Photo: Andréanne Lemire

Une éducation à refaire

Difficile de parler du VIH et du SIDA sans d'abord parler de prévention. Car à ce jour, il s'agit du seul vrai remède qui a permis de protéger les gens contre cette maladie qui ne pardonne pas. À Sidaction Trois-Rivières, la prévention est le mandat principal... même si le message passe encore difficilement.

En 2008 en Mauricie et au Centre-du-Québec, 43 nouveaux cas de VIH se déclaraient. Mais des statistiques encore plus frappantes inquiètent davantage l'équipe de Sidaction Trois-Rivières.

«En 2010, au Québec, il y a eu 15 000 nouveaux cas de chlamydia dont les deux tiers ont entre 15 et 24 ans. Il y a eu une augmentation de 300 % des cas de syphilis dans ce même groupe d'âge. Ce sont toutes des personnes qui ne se sont pas protégées adéquatement, et qui auraient été aussi vulnérables de contracter le VIH», s'inquiète Louise Provost, directrice générale de l'organisme.

Cette dernière constate que chez la clientèle plus jeune, il importe de faire de la prévention sur le plan affectif.

«Si un jeune ne se protège pas durant une relation sexuelle, c'est souvent parce qu'il ou elle a peur de déplaire à son partenaire. C'est d'abord l'estime de soi qu'il faut viser. C'est important d'en parler avant la relation. Ce n'est pas une fois que la jeune fille se présente chez l'infirmière de l'école pour avoir la pilule du lendemain qu'il faut faire de la prévention pour le VIH», relate Mme Provost.

Malheureusement, l'organisme constate également que les préjugés sont présents dans la société, encore en 2010.

«Nous avons une dame qui a été chassée de son logement par son propriétaire parce qu'elle avait le SIDA. Le propriétaire a exigé qu'elle parte et a indiqué qu'il devait faire désinfecter l'appartement au grand complet», s'indigne Mme Provost.

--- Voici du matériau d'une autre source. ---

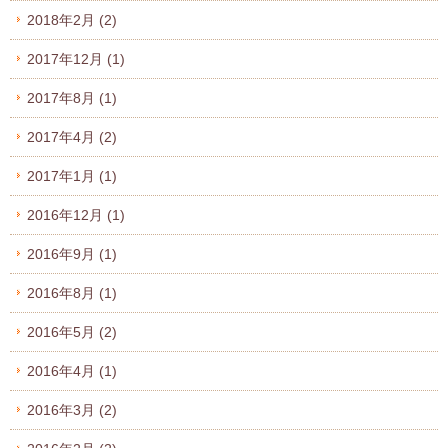
2018年2月
(2)
2017年12月
(1)
2017年8月
(1)
2017年4月
(2)
2017年1月
(1)
2016年12月
(1)
2016年9月
(1)
2016年8月
(1)
2016年5月
(2)
2016年4月
(1)
2016年3月
(2)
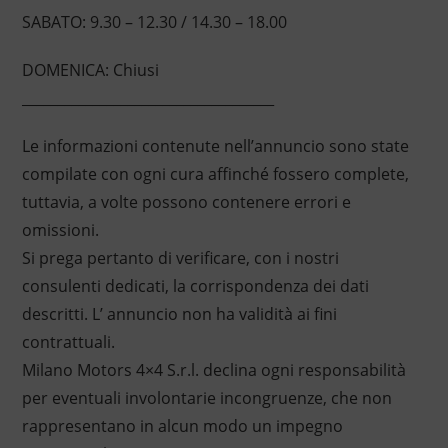
SABATO: 9.30 – 12.30 / 14.30 – 18.00
DOMENICA: Chiusi
____________________________________
Le informazioni contenute nell’annuncio sono state
compilate con ogni cura affinché fossero complete,
tuttavia, a volte possono contenere errori e
omissioni.
Si prega pertanto di verificare, con i nostri
consulenti dedicati, la corrispondenza dei dati
descritti. L’ annuncio non ha validità ai fini
contrattuali.
Milano Motors 4×4 S.r.l. declina ogni responsabilità
per eventuali involontarie incongruenze, che non
rappresentano in alcun modo un impegno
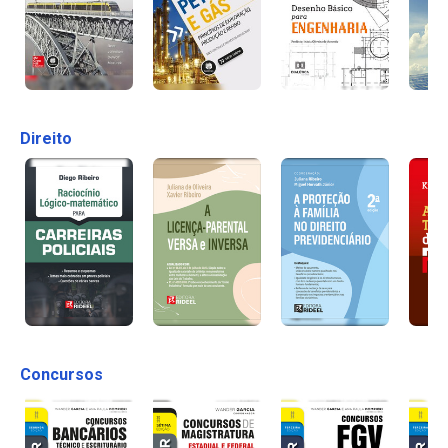
Direito
Concursos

Une enquête menée récemment indique d'ailleurs qu'entre 1996 et 2010, il y a eu une détérioration des connaissances quant aux modes de transmission du VIH.

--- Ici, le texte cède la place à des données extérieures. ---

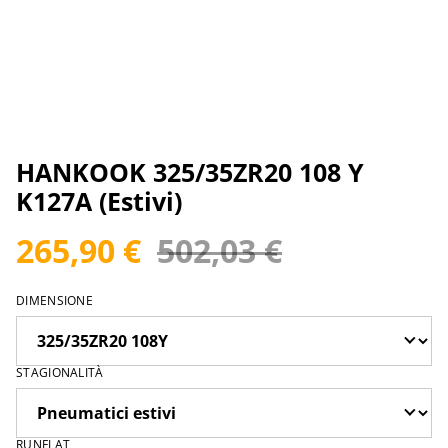
HANKOOK 325/35ZR20 108 Y
K127A (Estivi)
265,90 €
502,03 €
DIMENSIONE
STAGIONALITÀ
RUNFLAT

Ainsi, les modes de «non-transmission», comme la toux, l'éternuement, une poignée de main, boire dans le même verre ou embrasser une personne infectée sur la joue, sont de moins en moins bien connus du public.

Sidaction travaille également sur un projet pilote quant à la décision de dévoiler ou non son infection.

«Le SIDA est une maladie à déclaration obligatoire auprès de la santé publique. Par contre, une personne peut décider ou non de le dévoiler à son entourage», indique Louise Provost.

Aujourd'hui, dans le cadre de la Journée mondiale du SIDA, les locaux de Sidaction Trois-Rivières, situés au 515 rue Sainte-Cécile, seront ouverts au public à compter de 15 h.

Il y aura également une journée porte ouverte à la Maison Re-Né.